## Task description
The required answer is a copy of each line in the entries below that includes "Ignacio".

## Exercise input

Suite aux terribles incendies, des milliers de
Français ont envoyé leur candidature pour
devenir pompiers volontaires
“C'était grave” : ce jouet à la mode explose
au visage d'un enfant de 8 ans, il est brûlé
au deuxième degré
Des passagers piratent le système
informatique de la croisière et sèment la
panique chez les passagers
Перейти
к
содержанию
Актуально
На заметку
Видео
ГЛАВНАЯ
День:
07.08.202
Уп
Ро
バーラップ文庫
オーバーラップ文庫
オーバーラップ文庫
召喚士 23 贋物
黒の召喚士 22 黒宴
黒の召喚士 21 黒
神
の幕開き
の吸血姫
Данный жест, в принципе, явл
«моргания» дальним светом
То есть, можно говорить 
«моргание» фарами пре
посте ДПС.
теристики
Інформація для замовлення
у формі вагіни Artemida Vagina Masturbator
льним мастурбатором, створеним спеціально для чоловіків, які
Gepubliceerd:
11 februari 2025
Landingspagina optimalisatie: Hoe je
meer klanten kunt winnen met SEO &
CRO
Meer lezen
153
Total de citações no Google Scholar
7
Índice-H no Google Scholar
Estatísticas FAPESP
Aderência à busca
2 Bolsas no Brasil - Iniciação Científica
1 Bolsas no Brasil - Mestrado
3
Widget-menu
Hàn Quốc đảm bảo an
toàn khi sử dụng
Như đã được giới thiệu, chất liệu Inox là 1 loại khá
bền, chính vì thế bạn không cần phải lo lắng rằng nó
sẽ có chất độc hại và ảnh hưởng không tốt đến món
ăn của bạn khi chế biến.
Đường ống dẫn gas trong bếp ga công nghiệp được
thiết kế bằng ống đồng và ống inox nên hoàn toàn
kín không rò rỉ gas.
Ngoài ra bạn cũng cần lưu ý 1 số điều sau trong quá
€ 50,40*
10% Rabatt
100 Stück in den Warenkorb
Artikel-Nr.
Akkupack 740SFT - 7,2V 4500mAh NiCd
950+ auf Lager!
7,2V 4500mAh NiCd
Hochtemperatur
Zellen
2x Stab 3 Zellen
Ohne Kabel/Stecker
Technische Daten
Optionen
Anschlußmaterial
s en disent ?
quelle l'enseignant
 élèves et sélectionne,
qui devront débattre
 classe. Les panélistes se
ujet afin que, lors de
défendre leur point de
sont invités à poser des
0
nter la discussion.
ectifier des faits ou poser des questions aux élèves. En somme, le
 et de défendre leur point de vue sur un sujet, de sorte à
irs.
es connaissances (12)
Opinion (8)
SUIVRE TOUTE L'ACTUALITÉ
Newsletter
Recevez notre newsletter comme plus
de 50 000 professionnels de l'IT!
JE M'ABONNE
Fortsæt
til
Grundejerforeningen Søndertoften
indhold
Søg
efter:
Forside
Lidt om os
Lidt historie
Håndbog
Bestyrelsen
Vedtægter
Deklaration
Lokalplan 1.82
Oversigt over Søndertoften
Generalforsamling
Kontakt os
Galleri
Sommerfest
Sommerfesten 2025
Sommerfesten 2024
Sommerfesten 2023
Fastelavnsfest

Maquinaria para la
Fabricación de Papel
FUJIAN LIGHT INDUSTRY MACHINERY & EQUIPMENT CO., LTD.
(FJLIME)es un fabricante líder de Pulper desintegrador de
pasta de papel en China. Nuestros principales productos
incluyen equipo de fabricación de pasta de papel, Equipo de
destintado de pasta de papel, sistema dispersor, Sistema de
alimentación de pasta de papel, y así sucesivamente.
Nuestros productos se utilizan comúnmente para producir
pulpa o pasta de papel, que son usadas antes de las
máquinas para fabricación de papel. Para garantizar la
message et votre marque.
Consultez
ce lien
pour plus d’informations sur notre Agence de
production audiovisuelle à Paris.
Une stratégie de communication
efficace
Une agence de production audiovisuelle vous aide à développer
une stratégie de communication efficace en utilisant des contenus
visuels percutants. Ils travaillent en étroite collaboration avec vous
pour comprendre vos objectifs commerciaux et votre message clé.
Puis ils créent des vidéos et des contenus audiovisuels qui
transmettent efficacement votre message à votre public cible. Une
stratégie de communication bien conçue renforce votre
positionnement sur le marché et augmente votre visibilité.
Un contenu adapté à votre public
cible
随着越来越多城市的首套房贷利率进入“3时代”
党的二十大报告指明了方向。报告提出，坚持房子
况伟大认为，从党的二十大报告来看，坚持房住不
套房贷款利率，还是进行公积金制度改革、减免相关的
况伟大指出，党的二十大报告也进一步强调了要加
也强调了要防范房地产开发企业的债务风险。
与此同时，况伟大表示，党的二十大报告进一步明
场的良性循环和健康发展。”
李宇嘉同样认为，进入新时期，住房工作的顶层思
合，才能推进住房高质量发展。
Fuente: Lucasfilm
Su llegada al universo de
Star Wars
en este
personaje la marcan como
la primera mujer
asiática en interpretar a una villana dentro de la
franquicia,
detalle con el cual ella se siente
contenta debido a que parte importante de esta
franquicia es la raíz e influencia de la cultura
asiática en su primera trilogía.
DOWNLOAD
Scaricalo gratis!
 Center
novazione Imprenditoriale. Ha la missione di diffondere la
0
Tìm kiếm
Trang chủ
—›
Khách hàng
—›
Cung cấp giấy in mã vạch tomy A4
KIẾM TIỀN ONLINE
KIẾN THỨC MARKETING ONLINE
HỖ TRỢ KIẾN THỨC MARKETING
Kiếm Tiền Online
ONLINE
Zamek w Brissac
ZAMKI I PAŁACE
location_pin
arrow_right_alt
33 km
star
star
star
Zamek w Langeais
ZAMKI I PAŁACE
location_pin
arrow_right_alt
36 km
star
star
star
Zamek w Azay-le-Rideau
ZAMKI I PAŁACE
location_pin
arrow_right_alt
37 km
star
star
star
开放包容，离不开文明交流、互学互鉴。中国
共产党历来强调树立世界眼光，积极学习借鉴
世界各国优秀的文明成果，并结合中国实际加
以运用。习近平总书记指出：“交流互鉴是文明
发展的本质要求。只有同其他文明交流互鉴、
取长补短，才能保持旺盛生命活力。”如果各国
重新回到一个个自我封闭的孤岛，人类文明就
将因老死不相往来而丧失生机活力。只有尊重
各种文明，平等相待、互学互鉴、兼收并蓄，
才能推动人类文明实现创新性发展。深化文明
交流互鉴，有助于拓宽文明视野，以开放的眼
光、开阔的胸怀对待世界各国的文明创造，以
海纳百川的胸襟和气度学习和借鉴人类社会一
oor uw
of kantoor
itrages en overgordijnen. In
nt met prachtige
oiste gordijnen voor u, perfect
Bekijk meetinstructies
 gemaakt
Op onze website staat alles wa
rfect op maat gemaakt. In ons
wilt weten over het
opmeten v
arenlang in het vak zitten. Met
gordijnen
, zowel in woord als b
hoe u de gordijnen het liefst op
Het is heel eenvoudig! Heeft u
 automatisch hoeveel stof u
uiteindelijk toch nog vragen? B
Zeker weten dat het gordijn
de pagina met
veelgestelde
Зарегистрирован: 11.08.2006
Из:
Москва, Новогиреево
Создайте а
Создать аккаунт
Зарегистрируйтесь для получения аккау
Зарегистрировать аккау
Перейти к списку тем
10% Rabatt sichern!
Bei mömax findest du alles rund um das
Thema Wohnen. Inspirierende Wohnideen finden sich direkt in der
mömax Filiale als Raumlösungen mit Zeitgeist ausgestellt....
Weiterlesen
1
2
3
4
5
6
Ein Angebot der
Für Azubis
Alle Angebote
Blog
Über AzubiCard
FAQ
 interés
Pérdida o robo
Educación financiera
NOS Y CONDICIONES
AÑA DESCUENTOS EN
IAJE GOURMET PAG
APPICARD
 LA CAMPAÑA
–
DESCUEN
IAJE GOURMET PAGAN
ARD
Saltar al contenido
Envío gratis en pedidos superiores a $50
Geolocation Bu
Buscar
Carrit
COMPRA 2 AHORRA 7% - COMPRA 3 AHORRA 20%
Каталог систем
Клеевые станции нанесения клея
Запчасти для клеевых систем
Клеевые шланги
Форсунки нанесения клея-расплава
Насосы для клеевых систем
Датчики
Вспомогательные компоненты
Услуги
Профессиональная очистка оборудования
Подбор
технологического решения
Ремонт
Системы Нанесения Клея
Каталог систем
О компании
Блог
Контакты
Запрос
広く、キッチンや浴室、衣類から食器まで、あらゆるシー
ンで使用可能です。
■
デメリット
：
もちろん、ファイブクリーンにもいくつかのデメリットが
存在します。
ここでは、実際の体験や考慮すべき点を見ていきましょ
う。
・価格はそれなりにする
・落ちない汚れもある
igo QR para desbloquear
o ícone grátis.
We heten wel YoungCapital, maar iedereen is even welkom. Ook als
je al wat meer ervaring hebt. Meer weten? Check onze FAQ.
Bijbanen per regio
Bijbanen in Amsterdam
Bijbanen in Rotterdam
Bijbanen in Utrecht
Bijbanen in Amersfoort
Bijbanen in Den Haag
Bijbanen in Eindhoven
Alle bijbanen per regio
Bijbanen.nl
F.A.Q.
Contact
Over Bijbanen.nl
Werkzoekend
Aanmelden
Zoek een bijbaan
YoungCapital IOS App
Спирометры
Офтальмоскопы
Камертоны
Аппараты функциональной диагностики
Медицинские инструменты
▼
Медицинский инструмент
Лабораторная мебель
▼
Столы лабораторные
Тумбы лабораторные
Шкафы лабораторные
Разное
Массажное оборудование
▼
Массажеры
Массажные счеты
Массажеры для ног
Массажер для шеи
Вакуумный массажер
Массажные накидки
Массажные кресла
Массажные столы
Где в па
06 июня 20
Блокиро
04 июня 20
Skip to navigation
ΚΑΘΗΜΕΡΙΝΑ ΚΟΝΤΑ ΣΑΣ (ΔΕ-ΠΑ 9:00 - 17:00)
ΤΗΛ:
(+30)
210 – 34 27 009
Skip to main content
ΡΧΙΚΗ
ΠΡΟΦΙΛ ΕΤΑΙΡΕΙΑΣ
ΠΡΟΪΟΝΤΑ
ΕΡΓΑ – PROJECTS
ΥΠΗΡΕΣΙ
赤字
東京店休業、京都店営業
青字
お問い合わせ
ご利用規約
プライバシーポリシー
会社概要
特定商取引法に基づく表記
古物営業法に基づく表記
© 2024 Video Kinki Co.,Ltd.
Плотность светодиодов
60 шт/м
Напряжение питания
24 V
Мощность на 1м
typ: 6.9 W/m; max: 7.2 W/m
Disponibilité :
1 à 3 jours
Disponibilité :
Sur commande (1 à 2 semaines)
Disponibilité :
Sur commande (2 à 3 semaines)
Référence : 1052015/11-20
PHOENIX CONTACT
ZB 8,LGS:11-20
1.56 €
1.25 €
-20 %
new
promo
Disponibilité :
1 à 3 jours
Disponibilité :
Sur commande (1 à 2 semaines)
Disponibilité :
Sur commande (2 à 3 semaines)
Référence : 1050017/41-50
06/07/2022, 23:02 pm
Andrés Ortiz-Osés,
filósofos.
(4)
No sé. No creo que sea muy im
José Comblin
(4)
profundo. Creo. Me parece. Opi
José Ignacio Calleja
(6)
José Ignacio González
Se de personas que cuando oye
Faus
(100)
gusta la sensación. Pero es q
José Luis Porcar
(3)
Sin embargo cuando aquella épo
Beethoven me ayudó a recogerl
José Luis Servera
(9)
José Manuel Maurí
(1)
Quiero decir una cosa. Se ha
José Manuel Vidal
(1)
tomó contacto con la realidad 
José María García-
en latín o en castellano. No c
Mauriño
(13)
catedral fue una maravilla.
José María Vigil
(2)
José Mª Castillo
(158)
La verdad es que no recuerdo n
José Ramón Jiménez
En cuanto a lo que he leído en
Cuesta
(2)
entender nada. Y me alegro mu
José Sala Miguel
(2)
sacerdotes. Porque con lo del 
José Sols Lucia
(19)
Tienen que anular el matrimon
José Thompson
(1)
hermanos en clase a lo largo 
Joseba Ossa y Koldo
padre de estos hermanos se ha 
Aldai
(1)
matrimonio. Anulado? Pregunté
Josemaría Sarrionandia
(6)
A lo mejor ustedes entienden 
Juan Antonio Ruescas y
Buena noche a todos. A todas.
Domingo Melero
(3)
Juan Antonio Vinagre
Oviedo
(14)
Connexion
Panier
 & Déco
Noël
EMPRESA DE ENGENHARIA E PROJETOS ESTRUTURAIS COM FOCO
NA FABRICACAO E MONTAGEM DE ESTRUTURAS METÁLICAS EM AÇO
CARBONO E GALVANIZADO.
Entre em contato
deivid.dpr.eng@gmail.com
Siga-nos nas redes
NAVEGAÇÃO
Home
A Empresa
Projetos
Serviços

## Exercise solution
José Ignacio Calleja
José Ignacio González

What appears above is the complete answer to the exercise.